In [None]:
import os
import numpy as np
import matplotlib.pyplot as plt
import pyemu
import pandas as pd

from pyemu.emulators import DSI

# Recap: Emulators

An emulator or surrogate is a model that mimics the behavior of physical models (FOSM). Instead of running the full, expensive simulation, you use the emulator to quickly predict outputs for new inputs.

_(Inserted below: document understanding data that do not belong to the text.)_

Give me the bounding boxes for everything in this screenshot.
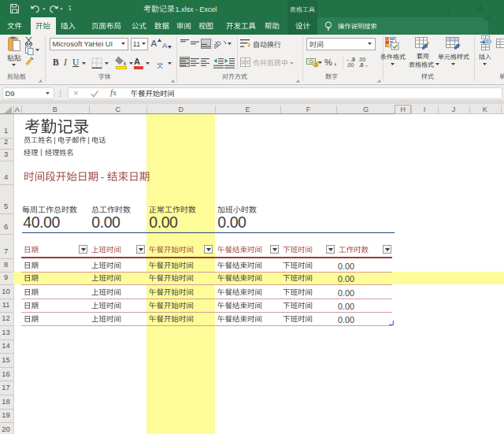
svg-text:ab: ab (214, 39, 223, 50)
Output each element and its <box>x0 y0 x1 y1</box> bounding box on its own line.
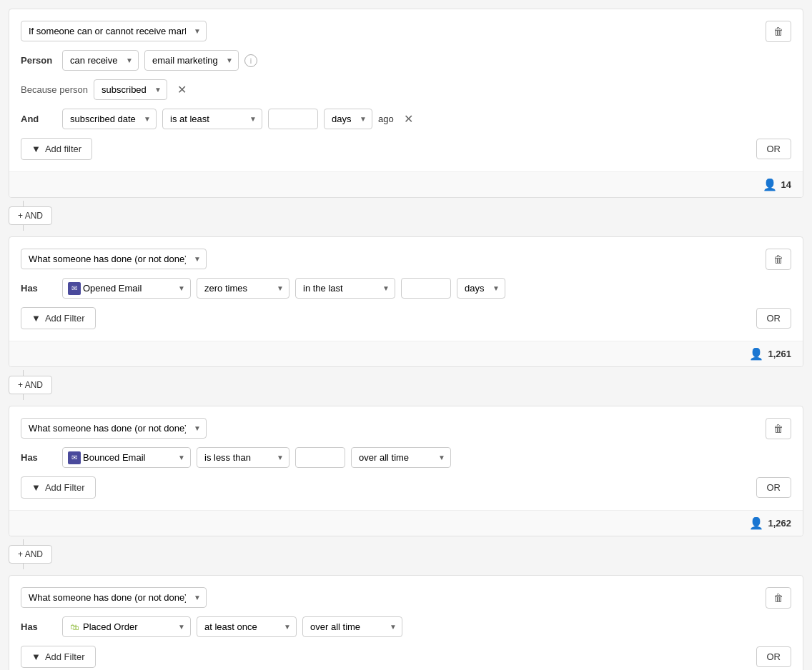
block-3-event-select[interactable]: Bounced Email <box>62 447 191 468</box>
add-filter-label-4: Add Filter <box>45 651 85 662</box>
block-4-type-select[interactable]: What someone has done (or not done) <box>21 587 207 608</box>
block-2-frequency-select[interactable]: zero times <box>197 278 289 299</box>
block-1-count: 14 <box>781 179 791 190</box>
delete-block-2-button[interactable]: 🗑 <box>766 249 791 270</box>
block-1-count-icon: 👤 <box>763 178 777 191</box>
block-4-has-row: Has 🛍 Placed Order ▼ at least once ▼ <box>21 616 791 637</box>
filter-icon-3: ▼ <box>31 482 41 493</box>
block-1-subscribed-select[interactable]: subscribed <box>94 79 167 100</box>
block-2-time-unit-select[interactable]: days <box>457 278 505 299</box>
block-4-has-label: Has <box>21 621 56 632</box>
block-4-or-button[interactable]: OR <box>756 646 792 667</box>
block-2-has-row: Has ✉ Opened Email ▼ zero times ▼ <box>21 278 791 299</box>
block-2-inner: 🗑 What someone has done (or not done) ▼ … <box>9 237 803 341</box>
block-1-can-receive-wrapper: can receive ▼ <box>62 50 139 71</box>
and-line-bottom-1 <box>23 225 24 231</box>
block-2-frequency-wrapper: zero times ▼ <box>197 278 289 299</box>
block-2-count-icon: 👤 <box>749 347 763 361</box>
block-3-type-select[interactable]: What someone has done (or not done) <box>21 418 207 439</box>
block-1-or-button[interactable]: OR <box>756 139 792 159</box>
and-line-top-2 <box>23 370 24 376</box>
block-3-type-select-wrapper: What someone has done (or not done) ▼ <box>21 418 207 439</box>
block-3-count-icon: 👤 <box>749 516 763 530</box>
block-2-timeframe-select[interactable]: in the last <box>295 278 395 299</box>
block-1-time-unit-select[interactable]: days <box>324 109 372 129</box>
block-3-event-wrapper: ✉ Bounced Email ▼ <box>62 447 191 468</box>
block-2-count-row: 👤 1,261 <box>9 341 803 366</box>
block-1-footer: ▼ Add filter OR <box>21 138 791 160</box>
block-1-can-receive-select[interactable]: can receive <box>62 50 139 71</box>
block-4: 🗑 What someone has done (or not done) ▼ … <box>9 575 803 670</box>
block-4-footer: ▼ Add Filter OR <box>21 646 791 668</box>
block-1-count-row: 👤 14 <box>9 171 803 197</box>
block-2-number-input[interactable]: 120 <box>401 278 451 299</box>
block-3-add-filter-button[interactable]: ▼ Add Filter <box>21 476 96 499</box>
block-1-number-input[interactable]: 60 <box>268 109 318 129</box>
delete-block-3-button[interactable]: 🗑 <box>766 418 791 439</box>
block-3-frequency-wrapper: is less than ▼ <box>197 447 289 468</box>
block-1-person-row: Person can receive ▼ email marketing ▼ i <box>21 50 791 71</box>
and-connector-1: + AND <box>9 198 803 234</box>
delete-block-1-button[interactable]: 🗑 <box>766 21 791 42</box>
ago-label: ago <box>378 114 394 124</box>
delete-block-4-button[interactable]: 🗑 <box>766 587 791 609</box>
block-2-or-button[interactable]: OR <box>756 308 792 329</box>
block-3: 🗑 What someone has done (or not done) ▼ … <box>9 406 803 536</box>
block-2-event-select[interactable]: Opened Email <box>62 278 191 299</box>
because-label: Because person <box>21 84 88 95</box>
block-2-event-wrapper: ✉ Opened Email ▼ <box>62 278 191 299</box>
add-filter-label: Add filter <box>45 144 81 154</box>
info-icon[interactable]: i <box>244 54 257 67</box>
block-1: 🗑 If someone can or cannot receive marke… <box>9 9 803 198</box>
block-1-subscribed-wrapper: subscribed ▼ <box>94 79 167 100</box>
person-label: Person <box>21 55 56 66</box>
block-4-type-row: What someone has done (or not done) ▼ <box>21 587 791 608</box>
and-button-3[interactable]: + AND <box>9 545 52 564</box>
block-1-type-select[interactable]: If someone can or cannot receive marketi… <box>21 21 207 41</box>
block-4-frequency-select[interactable]: at least once <box>197 616 297 637</box>
block-3-timeframe-select[interactable]: over all time <box>351 447 451 468</box>
block-2: 🗑 What someone has done (or not done) ▼ … <box>9 236 803 367</box>
block-2-time-unit-wrapper: days ▼ <box>457 278 505 299</box>
and-button-2[interactable]: + AND <box>9 376 52 394</box>
block-1-marketing-type-wrapper: email marketing ▼ <box>144 50 239 71</box>
and-line-top-3 <box>23 539 24 545</box>
block-1-because-close-button[interactable]: ✕ <box>173 83 191 97</box>
and-connector-2: + AND <box>9 367 803 403</box>
block-3-count: 1,262 <box>768 518 791 529</box>
block-3-count-row: 👤 1,262 <box>9 510 803 536</box>
block-1-add-filter-button[interactable]: ▼ Add filter <box>21 138 92 160</box>
add-filter-label-2: Add Filter <box>45 313 85 324</box>
block-1-type-row: If someone can or cannot receive marketi… <box>21 21 791 41</box>
and-connector-3: + AND <box>9 536 803 572</box>
block-3-has-row: Has ✉ Bounced Email ▼ is less than ▼ <box>21 447 791 468</box>
filter-icon-4: ▼ <box>31 651 41 662</box>
block-4-event-select[interactable]: Placed Order <box>62 616 191 637</box>
block-1-subscribed-date-select[interactable]: subscribed date <box>62 109 157 129</box>
block-2-type-select[interactable]: What someone has done (or not done) <box>21 249 207 269</box>
filter-icon: ▼ <box>31 144 41 154</box>
block-2-add-filter-button[interactable]: ▼ Add Filter <box>21 307 96 329</box>
block-3-number-input[interactable]: 5 <box>295 447 345 468</box>
block-4-timeframe-select[interactable]: over all time <box>302 616 402 637</box>
block-4-inner: 🗑 What someone has done (or not done) ▼ … <box>9 576 803 670</box>
block-3-timeframe-wrapper: over all time ▼ <box>351 447 451 468</box>
filter-icon-2: ▼ <box>31 313 41 324</box>
block-2-count: 1,261 <box>768 349 791 359</box>
block-4-type-select-wrapper: What someone has done (or not done) ▼ <box>21 587 207 608</box>
block-4-timeframe-wrapper: over all time ▼ <box>302 616 402 637</box>
and-line-top-1 <box>23 201 24 206</box>
block-3-or-button[interactable]: OR <box>756 477 792 498</box>
block-3-frequency-select[interactable]: is less than <box>197 447 289 468</box>
add-filter-label-3: Add Filter <box>45 482 85 493</box>
and-label: And <box>21 114 56 124</box>
block-1-because-row: Because person subscribed ▼ ✕ <box>21 79 791 100</box>
block-1-date-close-button[interactable]: ✕ <box>400 112 417 126</box>
block-1-marketing-type-select[interactable]: email marketing <box>144 50 239 71</box>
block-3-has-label: Has <box>21 452 56 463</box>
block-4-event-wrapper: 🛍 Placed Order ▼ <box>62 616 191 637</box>
and-button-1[interactable]: + AND <box>9 206 52 225</box>
block-1-inner: 🗑 If someone can or cannot receive marke… <box>9 9 803 171</box>
block-4-add-filter-button[interactable]: ▼ Add Filter <box>21 646 96 668</box>
block-1-condition-select[interactable]: is at least <box>162 109 262 129</box>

- It is trained on data from the FOSM.
- It learns the relationship between inputs (features) and outputs (targets).
- Once trained, it provides fast approximations of the system’s response

<font color="#ff7700ff">

Un <code>emulador</code> es un modelo que imita el comportamiento de un modelo(s) fisico (FOSM). En vez de correr el conjunto de modelos completo (que puede ser lenta o costosa), usamos el <code>emulador</code> para predecir rápidamente los resultados para nuevos valores de entrada.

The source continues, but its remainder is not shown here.